Firstly, his trees did not fully bloom, because last winter was not cold and wet enough.
In the spring, temperatures rose to 38 degrees Celsius, damaging the buds from which the olives were supposed to grow.
Summer then brought the worst heat in decades, drying up the olives and setting off wildfires that set hundreds of thousands of trees on fire.
Standing in his grove in Kalamata, the most famous olive growing region in Greece, among trees that are hundreds of years old, Antonopoulos pointed out the results: half-empty branches with small or shriveled olives, or rotting fruits attacked by a fruit fly.
“We are witnessing phenomena and challenges that we didn’t see 20 years ago,” said Antonopoulos, who heads a local cooperative of olive growers, estimating a 50% drop in regional production.
Europe has just passed its hottest summer on record, and scientists say erratic weather damaging olive trees is what to expect from climate change.
Greece is the third largest olive oil producer in the world and the Greek variety is especially popular for its high quality, known as “extra virgin”.

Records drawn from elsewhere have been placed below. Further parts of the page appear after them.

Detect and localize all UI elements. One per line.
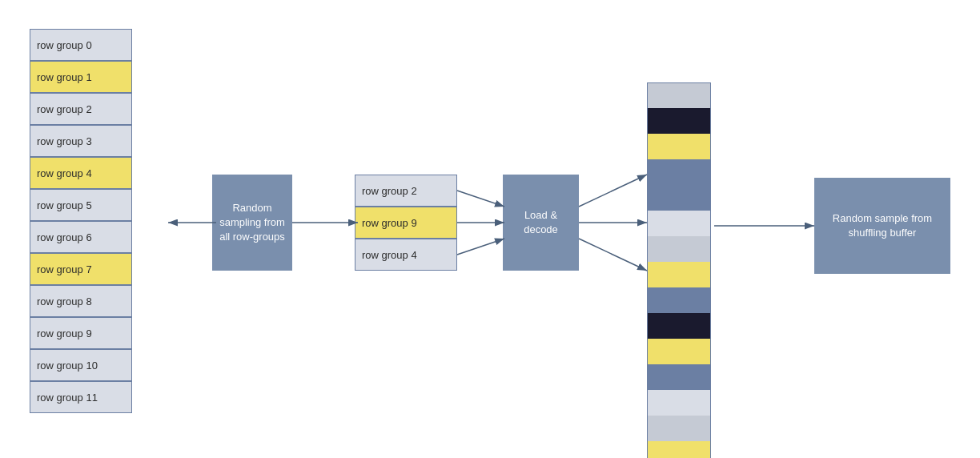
buffer-stripe-8 [647,287,711,313]
sampled-item-2: row group 4 [355,239,457,271]
buffer-stripe-4 [647,185,711,211]
sampled-item-0: row group 2 [355,175,457,207]
row-group-item-5: row group 5 [30,189,132,221]
row-group-item-4: row group 4 [30,157,132,189]
random-sampling-label: Random sampling from all row-groups [219,201,286,245]
sampled-box: row group 2row group 9row group 4 [355,175,457,271]
buffer-stripe-7 [647,262,711,287]
row-group-item-11: row group 11 [30,381,132,413]
row-group-item-6: row group 6 [30,221,132,253]
row-group-item-3: row group 3 [30,125,132,157]
diagram-container: row group 0row group 1row group 2row gro… [0,0,980,458]
buffer-stripe-13 [647,416,711,441]
row-group-item-0: row group 0 [30,29,132,61]
load-decode-label: Load & decode [509,208,572,237]
row-group-item-9: row group 9 [30,317,132,349]
buffer-stripe-2 [647,134,711,159]
row-group-item-8: row group 8 [30,285,132,317]
row-group-item-7: row group 7 [30,253,132,285]
random-sampling-box: Random sampling from all row-groups [212,175,292,271]
buffer-stripe-12 [647,390,711,416]
arrow-sampled-to-load-3 [457,239,504,255]
buffer-stripe-1 [647,108,711,134]
buffer-stripe-3 [647,159,711,185]
buffer-stripe-11 [647,364,711,390]
row-groups-list: row group 0row group 1row group 2row gro… [30,29,132,413]
arrow-load-to-buffer-3 [579,239,647,271]
buffer-stripe-5 [647,211,711,236]
row-group-item-1: row group 1 [30,61,132,93]
row-group-item-2: row group 2 [30,93,132,125]
arrow-load-to-buffer-1 [579,175,647,207]
shuffling-buffer [647,82,711,458]
random-sample-box: Random sample from shuffling buffer [814,178,950,274]
row-group-item-10: row group 10 [30,349,132,381]
buffer-stripe-0 [647,82,711,108]
load-decode-box: Load & decode [503,175,579,271]
buffer-stripe-10 [647,339,711,364]
random-sample-label: Random sample from shuffling buffer [821,211,944,240]
arrow-sampled-to-load-1 [457,191,504,207]
buffer-stripe-6 [647,236,711,262]
buffer-stripe-9 [647,313,711,339]
sampled-item-1: row group 9 [355,207,457,239]
buffer-stripe-14 [647,441,711,458]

Bottles of Kalamata oil can be found in restaurants even in Japan, but farmers fear that if yields continue to decline, they will not be able to meet the demand for what they call “green gold”, and this will jeopardize the local economy.
“This year has shown us that the tree cannot withstand difficult weather conditions,” said Antonopoulos. “This is a classic example of the environmental change we are experiencing.”
Greece produced 275,000 tons of olive oil in 2020-2021 and more than half went abroad, making it the European Union’s fourth largest exporter. According to forecasts of the EU executive commission, in 2021-2022, production will fall to 230,000 tons.
Most of the world’s olive oil comes from the Mediterranean region, and in its agricultural projections for the next decade, the Commission expected EU production to rise, but climate change could affect annual yields and oil quality. Limited production contraction is forecast for Greece.
Stavros Vemmos, an olive specialist and professor of pomology, the science of fruit growing, said high temperatures and water shortages are already creating problems for Greek olive groves. “The phenomena of climate change go beyond growing olives,” he said.
In the long term, some areas in southern Greece may no longer be able to grow olive trees, while regions in the Balkans or Crimea, for example, could benefit from hotter weather, he said.
Antonopoulos looks to the future darker. “The climate crisis is destroying everything,” he said. “When we face a lot of pressure and need food … we stop thinking about quality.”